From around the mining complex came the sound of sporadic weapons fire. Hoisting the pulse rifle in her arms, Sue set off in a crouching run in the direction she had sent Chris and Jodee. The mother lioness would not let anything hurt her cubs.
#
Reaching the end of the culvert, Jodee risked a peek over its lip. The sweat caused by the exertion of crawling as fast as she could across the sharp stones had plastered her normally perfectly groomed blond hair to her forehead and she used her fingers to pull at the unkempt strands that fell in front of her eyes and obscured her vision. Balancing on one hand, she suddenly found her face pushed into the compacted earth side of the culvert as Chris col
lided with his now stationary sister. Spitting out a mouthful of dirt, she spun to face her younger, by a whole fifteen minutes, twin brother.
“Watch what you’re doing, klutz,” she rebuked him in a harsh whisper.
“If your ass wasn’t so big there would have been room for me to stop,” replied Chris.
Deciding that ignoring Chris was probably the best course of action at this point, Jodee used the sleeve of her jacket to wipe the dirt from her face before sneaking another peek over the culverts lip. Partially hidden by a single-story building which stretched back toward the center of the complex, there was the large, inviting entrance to the mine proper. Chris squeezed up beside her in the culvert’s narrow confines and raised his head also.
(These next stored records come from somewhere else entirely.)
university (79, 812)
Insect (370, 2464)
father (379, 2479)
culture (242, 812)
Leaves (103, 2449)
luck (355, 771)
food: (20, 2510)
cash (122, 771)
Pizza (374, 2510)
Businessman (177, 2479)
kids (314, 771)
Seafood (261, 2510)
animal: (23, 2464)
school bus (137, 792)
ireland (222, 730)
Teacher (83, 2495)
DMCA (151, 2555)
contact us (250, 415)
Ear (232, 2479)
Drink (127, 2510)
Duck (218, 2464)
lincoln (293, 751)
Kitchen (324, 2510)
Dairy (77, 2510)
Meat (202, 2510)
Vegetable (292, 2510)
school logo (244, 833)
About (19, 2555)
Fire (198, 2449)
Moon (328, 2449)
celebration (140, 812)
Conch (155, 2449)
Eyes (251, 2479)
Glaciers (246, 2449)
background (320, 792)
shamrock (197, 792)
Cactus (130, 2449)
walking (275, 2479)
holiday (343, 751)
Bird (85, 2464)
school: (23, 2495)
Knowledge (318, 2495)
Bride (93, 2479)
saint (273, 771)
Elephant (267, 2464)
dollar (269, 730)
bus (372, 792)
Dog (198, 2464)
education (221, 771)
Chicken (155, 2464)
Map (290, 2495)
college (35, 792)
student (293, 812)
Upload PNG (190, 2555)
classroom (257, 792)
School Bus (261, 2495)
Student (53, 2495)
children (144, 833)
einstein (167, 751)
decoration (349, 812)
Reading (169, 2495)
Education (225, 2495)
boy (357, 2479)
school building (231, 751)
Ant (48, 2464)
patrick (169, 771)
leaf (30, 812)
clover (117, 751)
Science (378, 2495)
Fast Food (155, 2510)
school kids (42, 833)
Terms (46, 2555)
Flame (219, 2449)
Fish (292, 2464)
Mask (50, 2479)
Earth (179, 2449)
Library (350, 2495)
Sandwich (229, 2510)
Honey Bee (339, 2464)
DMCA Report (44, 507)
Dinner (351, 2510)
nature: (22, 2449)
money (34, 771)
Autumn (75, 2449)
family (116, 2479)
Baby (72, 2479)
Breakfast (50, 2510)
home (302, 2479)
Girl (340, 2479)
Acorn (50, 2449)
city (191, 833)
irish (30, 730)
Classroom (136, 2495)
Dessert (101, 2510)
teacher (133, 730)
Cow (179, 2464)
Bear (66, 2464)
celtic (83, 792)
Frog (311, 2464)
“There it is,” he said. “I guess maybe 100, 110 meters.”
Jodee eyed up the distance herself. Chris had called it about right. Jodee had always been the better athlete of the twins, not by much, but enough that it gave her bragging rights around the dining table, running as fast as she could she could probably cover the distance in maybe thirteen or fourteen seconds. A loud explosion, followed by the ground beneath her feet shaking, reminded her that this was not the athletic track back at school. Ducking back into the culvert, she faced Chris.
“You ready for this?” she asked.
Chris gave her the same cheeky grin that had always reminded her of dad. “No. But that ain't going to stop us, is it?”